PROBLEM REQUIREMENTS: Begin the copy at the line that contains "Maintenance", end it at the last line of the entries below, keep every word exact, and include no pictures.

RECORD SET:
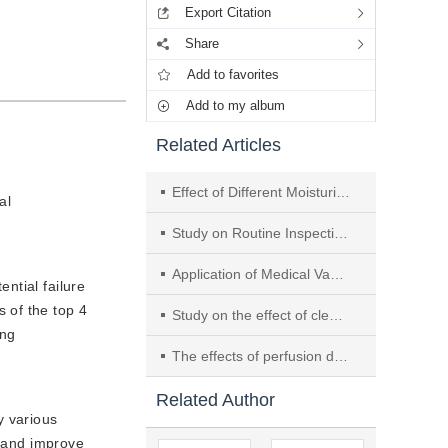
Export Citation
Share
Add to favorites
Add to my album
Related Articles
Effect of Different Moisturizing Agents on Cleaning Quality of Rigid Endoscopes: A Meta-Analysis
al
Study on Routine Inspection Method for Flexible Intramedullary Reamer and Its Impact on Reducing Risk of Surgical Site Infection
Application of Medical Vacuum Cleaner in Cleaning Ophthalmic Microsurgical Instruments
ntial failure
 of the top 4
Study on the effect of cleaning da Vinci patient side manipulator with steam cleaner
ing
The effects of perfusion device technology in the cleaning of luminal instruments
Related Author
y various
, and improve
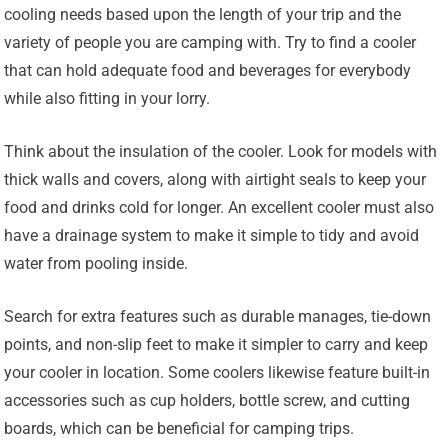
cooling needs based upon the length of your trip and the
variety of people you are camping with. Try to find a cooler
that can hold adequate food and beverages for everybody
while also fitting in your lorry.
Think about the insulation of the cooler. Look for models with
thick walls and covers, along with airtight seals to keep your
food and drinks cold for longer. An excellent cooler must also
have a drainage system to make it simple to tidy and avoid
water from pooling inside.
Search for extra features such as durable manages, tie-down
points, and non-slip feet to make it simpler to carry and keep
your cooler in location. Some coolers likewise feature built-in
accessories such as cup holders, bottle screw, and cutting
boards, which can be beneficial for camping trips.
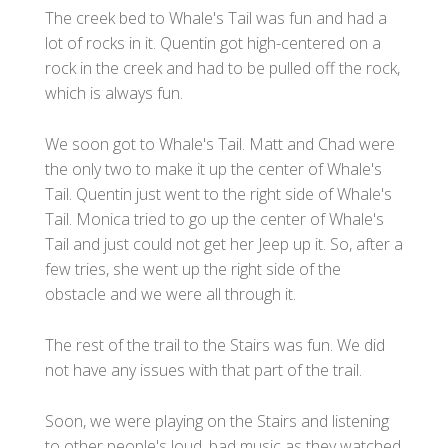
The creek bed to Whale's Tail was fun and had a
lot of rocks in it. Quentin got high-centered on a
rock in the creek and had to be pulled off the rock,
which is always fun.
We soon got to Whale's Tail. Matt and Chad were
the only two to make it up the center of Whale's
Tail. Quentin just went to the right side of Whale's
Tail. Monica tried to go up the center of Whale's
Tail and just could not get her Jeep up it. So, after a
few tries, she went up the right side of the
obstacle and we were all through it.
The rest of the trail to the Stairs was fun. We did
not have any issues with that part of the trail.
Soon, we were playing on the Stairs and listening
to other people's loud, bad music as they watched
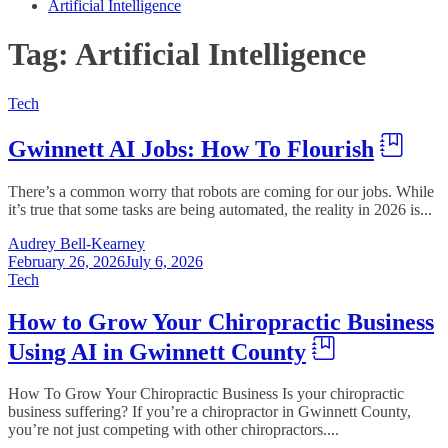
Artificial Intelligence
Tag:
Artificial Intelligence
Tech
Gwinnett AI Jobs: How To Flourish
There’s a common worry that robots are coming for our jobs. While
it’s true that some tasks are being automated, the reality in 2026 is...
Audrey Bell-Kearney
February 26, 2026
July 6, 2026
Tech
How to Grow Your Chiropractic Business
Using AI in Gwinnett County
How To Grow Your Chiropractic Business Is your chiropractic
business suffering? If you’re a chiropractor in Gwinnett County,
you’re not just competing with other chiropractors....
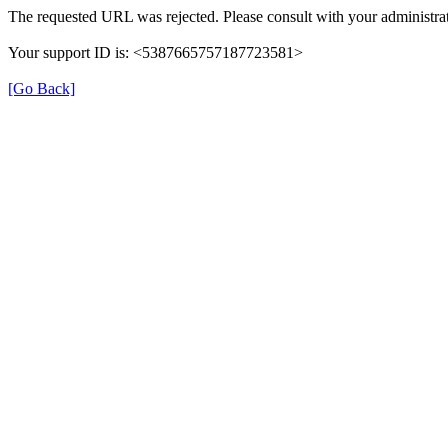
The requested URL was rejected. Please consult with your administrat
Your support ID is: <5387665757187723581>
[Go Back]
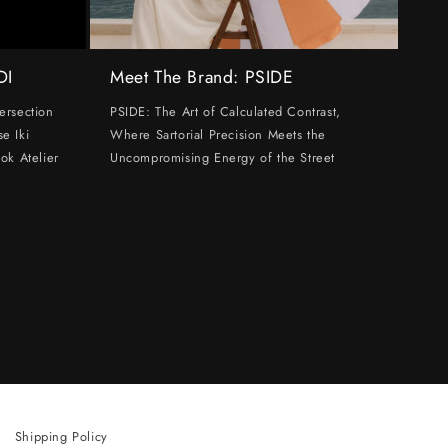
DI
Meet The Brand: PSIDE
ersection
PSIDE: The Art of Calculated Contrast,
e Iki
Where Sartorial Precision Meets the
ok Atelier
Uncompromising Energy of the Street
Shipping Policy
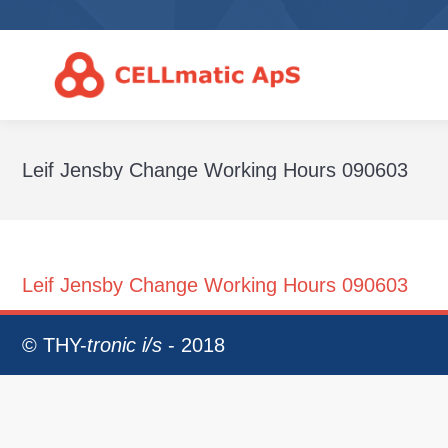
Leif Jensby Change Working Hours 090603
Leif Jensby Change Working Hours 090603
©
THY-
tronic i/s
- 2018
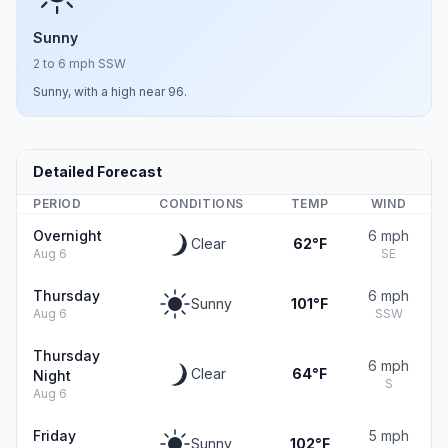
Sunny
2 to 6 mph SSW
Sunny, with a high near 96.
Detailed Forecast
PERIOD
CONDITIONS
TEMP
WIND
Overnight
6 mph
Clear
62°F
Aug 6
SE
Thursday
6 mph
Sunny
101°F
Aug 6
SSW
Thursday
6 mph
Clear
64°F
Night
S
Aug 6
Friday
5 mph
Sunny
102°F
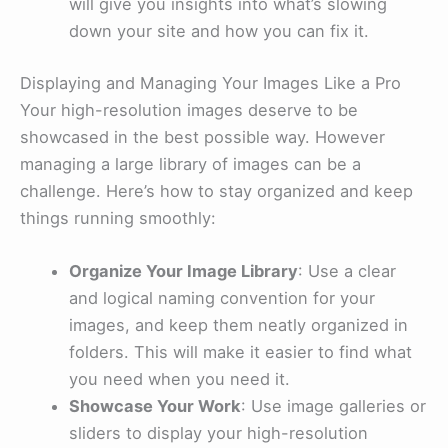
will give you insights into what’s slowing
down your site and how you can fix it.
Displaying and Managing Your Images Like a Pro
Your high-resolution images deserve to be
showcased in the best possible way. However
managing a large library of images can be a
challenge. Here’s how to stay organized and keep
things running smoothly:
Organize Your Image Library
: Use a clear
and logical naming convention for your
images, and keep them neatly organized in
folders. This will make it easier to find what
you need when you need it.
Showcase Your Work
: Use image galleries or
sliders to display your high-resolution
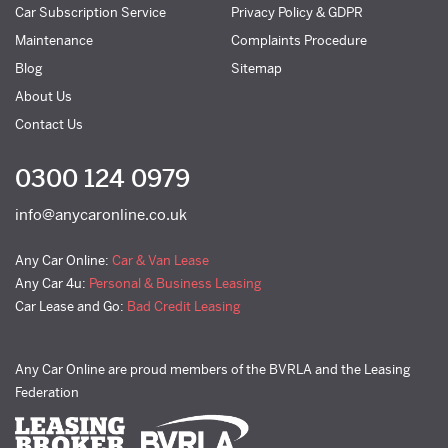
Car Subscription Service
Privacy Policy & GDPR
Maintenance
Complaints Procedure
Blog
Sitemap
About Us
Contact Us
0300 124 0979
info@anycaronline.co.uk
Any Car Online:
Car & Van Lease
Any Car 4u:
Personal & Business Leasing
Car Lease and Go:
Bad Credit Leasing
Any Car Online are proud members of the BVRLA and the Leasing
Federation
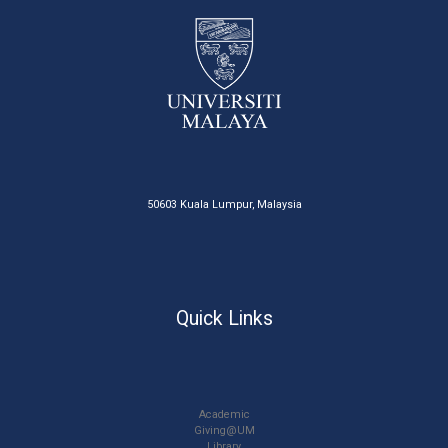
50603 Kuala Lumpur, Malaysia
Quick Links
Academic
Giving@UM
Library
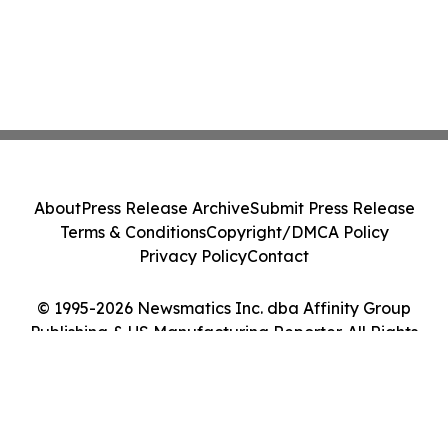
About
Press Release Archive
Submit Press Release
Terms & Conditions
Copyright/DMCA Policy
Privacy Policy
Contact
© 1995-2026 Newsmatics Inc. dba Affinity Group
Publishing & US Manufacturing Reporter. All Rights
Reserved.
Cookie Settings / Your Privacy Choices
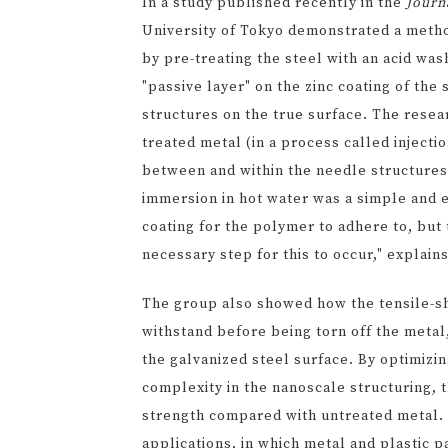
In a study published recently in the
Journ
University of Tokyo demonstrated a metho
by pre-treating the steel with an acid was
"passive layer" on the zinc coating of th
structures on the true surface. The rese
treated metal (in a process called injection
between and within the needle structures
immersion in hot water was a simple and 
coating for the polymer to adhere to, but
necessary step for this to occur," explai
The group also showed how the tensile-sh
withstand before being torn off the metal
the galvanized steel surface. By optimizi
complexity in the nanoscale structuring, t
strength compared with untreated metal. "
applications, in which metal and plastic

ANSWER SPACE:
Maintenance
Complaints Procedure
Blog
Sitemap
About Us
Contact Us
0300 124 0979
info@anycaronline.co.uk
Any Car Online:
Car & Van Lease
Any Car 4u:
Personal & Business Leasing
Car Lease and Go:
Bad Credit Leasing
Any Car Online are proud members of the BVRLA and the Leasing
Federation
50603 Kuala Lumpur, Malaysia
Quick Links
Academic
Giving@UM
Library
About
Press Release Archive
Submit Press Release
Terms & Conditions
Copyright/DMCA Policy
Privacy Policy
Contact
© 1995-2026 Newsmatics Inc. dba Affinity Group
Publishing & US Manufacturing Reporter. All Rights
Reserved.
Cookie Settings / Your Privacy Choices
In a study published recently in the
Journ
University of Tokyo demonstrated a metho
by pre-treating the steel with an acid was
"passive layer" on the zinc coating of th
structures on the true surface. The rese
treated metal (in a process called injection
between and within the needle structures
immersion in hot water was a simple and 
coating for the polymer to adhere to, but
necessary step for this to occur," explai
The group also showed how the tensile-sh
withstand before being torn off the metal
the galvanized steel surface. By optimizi
complexity in the nanoscale structuring, t
strength compared with untreated metal. "
applications, in which metal and plastic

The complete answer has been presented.